I wanted to make a suggestion. I’m trying to apply template matching with matchTemplate in opencv with python, using mostly TM_SQDIFF method.
However, I can’t get sharp enough matches with this method. I would suggest if we can control the exponent of the calculation, that would be amazing. It would enable much sharper template matching if we used, for example, 4 or 8 in the exponent. As following:

In TM_SQDIFF: R(x,y)=∑x′,y′((T(x′,y′)−I(x+x′,y+y′))⋅M(x′,y′))^2

In my case: R(x,y)=∑x′,y′((T(x′,y′)−I(x+x′,y+y′))⋅M(x′,y′))^(custom_exponent)

that would change the norm from L2 towards L-infinity, which shouldn’t change the shape of the response peaks (so not what you want), but it should change the math fundamentally.

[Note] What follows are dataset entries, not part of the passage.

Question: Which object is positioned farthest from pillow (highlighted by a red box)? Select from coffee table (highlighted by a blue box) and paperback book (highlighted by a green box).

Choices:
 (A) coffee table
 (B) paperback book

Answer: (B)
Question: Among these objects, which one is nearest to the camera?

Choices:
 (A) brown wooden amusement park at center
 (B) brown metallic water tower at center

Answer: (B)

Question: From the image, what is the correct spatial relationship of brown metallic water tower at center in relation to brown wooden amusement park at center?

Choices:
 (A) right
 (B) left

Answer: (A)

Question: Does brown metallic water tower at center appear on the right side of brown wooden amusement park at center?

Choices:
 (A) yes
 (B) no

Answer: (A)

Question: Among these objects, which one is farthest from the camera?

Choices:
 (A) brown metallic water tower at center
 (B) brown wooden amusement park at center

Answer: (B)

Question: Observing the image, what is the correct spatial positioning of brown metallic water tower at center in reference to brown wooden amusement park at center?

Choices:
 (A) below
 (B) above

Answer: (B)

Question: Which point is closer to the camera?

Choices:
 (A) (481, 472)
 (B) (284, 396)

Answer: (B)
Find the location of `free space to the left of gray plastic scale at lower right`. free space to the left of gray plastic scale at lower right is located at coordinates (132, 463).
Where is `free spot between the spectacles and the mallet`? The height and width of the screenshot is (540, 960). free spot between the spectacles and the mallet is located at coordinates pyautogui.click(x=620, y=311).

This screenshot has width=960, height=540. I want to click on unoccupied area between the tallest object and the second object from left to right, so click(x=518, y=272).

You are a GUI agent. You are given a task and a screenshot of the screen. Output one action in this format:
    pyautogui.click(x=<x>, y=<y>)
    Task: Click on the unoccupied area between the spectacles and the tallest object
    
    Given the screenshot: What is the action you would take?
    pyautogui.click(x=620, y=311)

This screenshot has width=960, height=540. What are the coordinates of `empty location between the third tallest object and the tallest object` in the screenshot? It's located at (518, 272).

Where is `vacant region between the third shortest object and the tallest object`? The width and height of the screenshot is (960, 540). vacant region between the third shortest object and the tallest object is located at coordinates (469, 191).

if you just wanted to apply an extra squaring on the response array, that wouldn’t affect its monotonicity.

what you need is to find local maxima. non-maximum suppression can be constructed from a grayscale dilation and equality comparison.

Thanks for the response.
I have implemented what I was refering to with cython, but with naive implementation which is too slow. I guess opencv implements sqdiff in fourier space, which is much faster (though less accurate). My suggestion was if there was a way to implement with a custom exponent in fourier space.

Weighting individual error distances with a higher exponent gives much better results.